Just picked up a Lincoln Weld Pak 100 MIG for $50. I know it will probably be ok for 1/8" door flanges but will it be enough welder to weld critical parts like legs and firebox onto my 60 gallon 3/16" tank? And what would be my best chance as far as setup- wire size etc. I do have a gas bottle for it but will be welding outside so will want to use fluxcore.


----------



## kc5tpy

I see you aren't a welder.  No disrespect, just observation.  I am not familiar with that home use machine but no matter.  What you need to do is a technique which I thin k I can only describe.  put your "heat" on the thickest part of the metal and then ensure you are tying the thick part to the thinner part.  Next pass!  Ensure you are tying the first pass to the second pass and to the thinner metal.  Do you see where I am goin here?  1 bead around. Another bead around on top of the first and so on.  That way you can use colder temps.  NOT ideal but will work.  I wish I had photos but I hope you understand.  Keep Smokin!

Danny


----------



## tobycat

Danny thanks man! 
	

	
	
		
		



		
			






so the first pass is mostly burned to the thick piece -second pass ties the first bead to the thinner, should two passes be enough?.


----------



## oldschoolbbq

Tobycat , here's what Danny is trying to say...

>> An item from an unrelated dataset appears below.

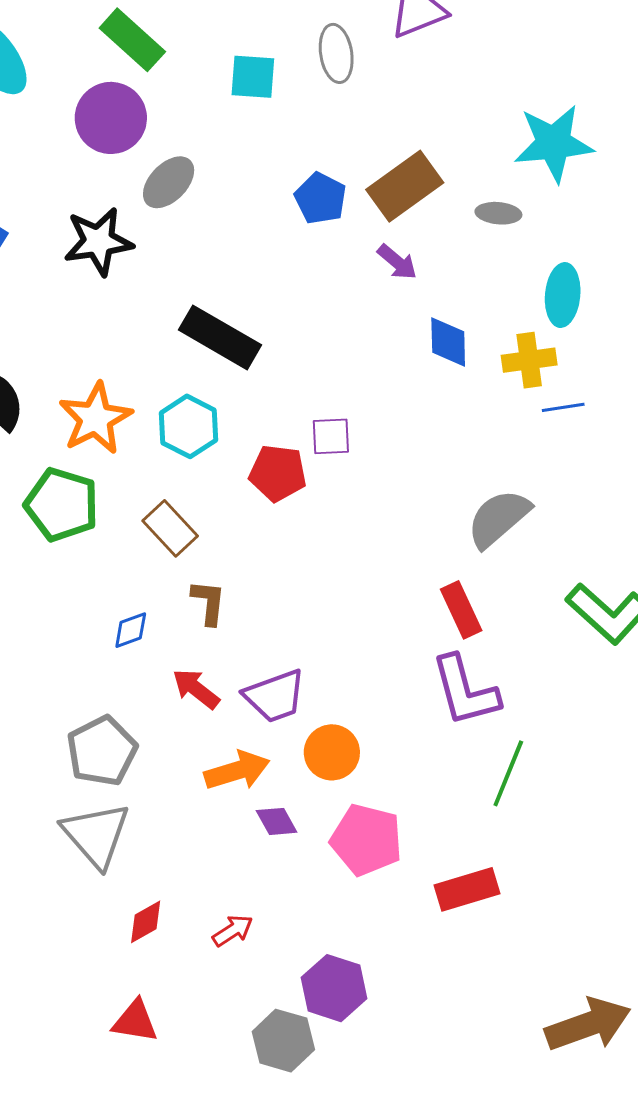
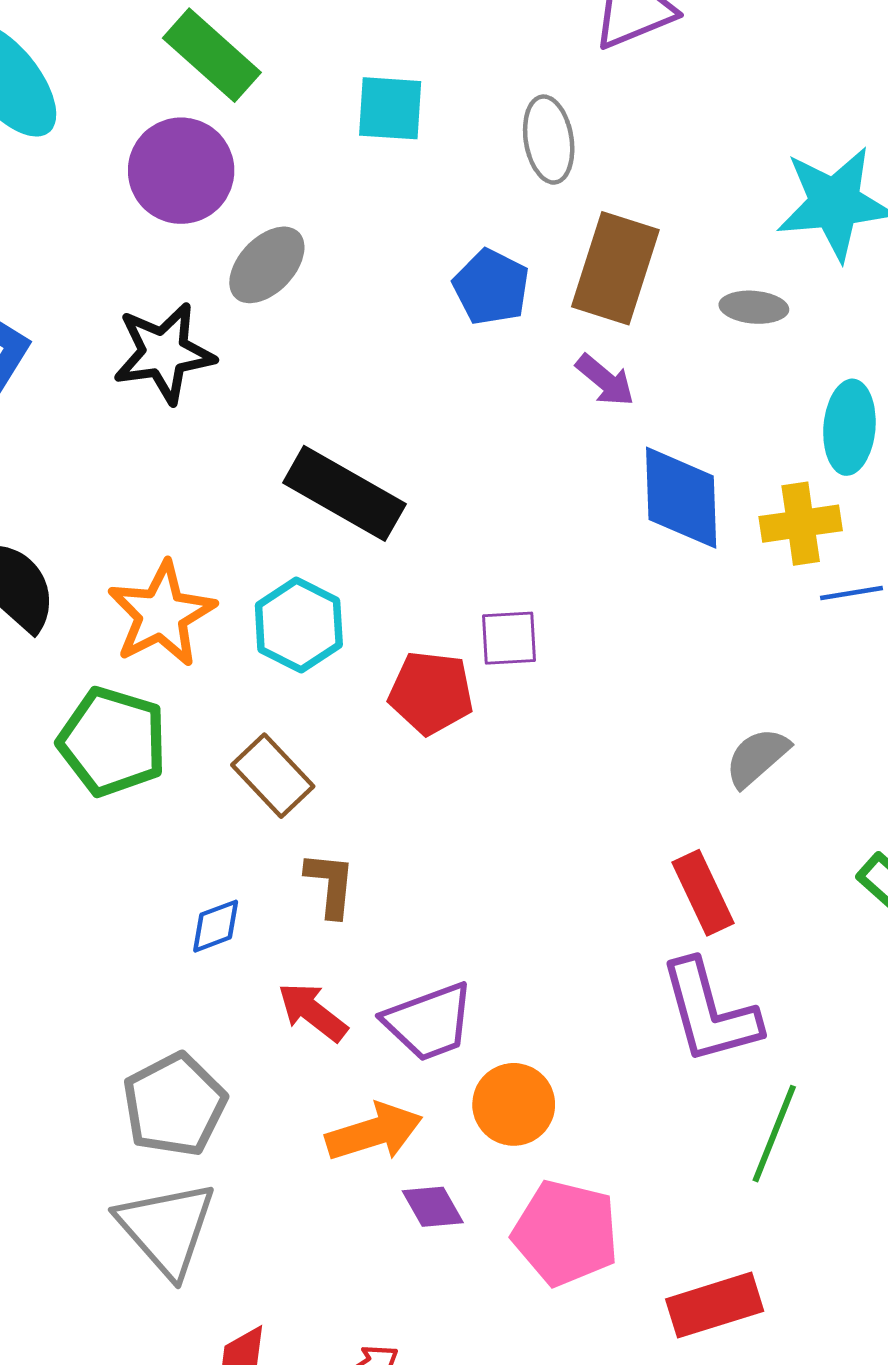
gray ellipse: (336, 53) -> (549, 140), moved
brown rectangle: (405, 186) -> (615, 268), turned -36
blue diamond: (448, 342) -> (681, 498), size x1.4
gray semicircle: (498, 518) -> (757, 757), size x0.7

Stack your "beads"  like an upside-down Bowling Pin fashion (one pass , followed by 2 passes , followed by 3 passes ... on and on...) .In essence , building-up the metal.

Be sure to brush and clean after each pass. Get all the flux out.

Do as Danny said and grab the thick side and swirl it into the other side .

You should be fine...

Stan


----------



## daveomak

Preheat the metal with a propane weed burner.... the 100 won't get the metal hot enough on it's own....   Once hot, you can weld good passes.....


----------



## boykjo

IMHO sell it for the 50 you got it for and move up to a 140 for 110v. I recommend 220v for all your needs


----------



## daveomak




----------



## tobycat

This little Lincoln should get me through my  scuba tank build for now. I have been in the welding shop numerous times looking at the Miller 140 and 180 MIG.  I just couldn't convince myself to "pull the trigger" on a new welder yet.


----------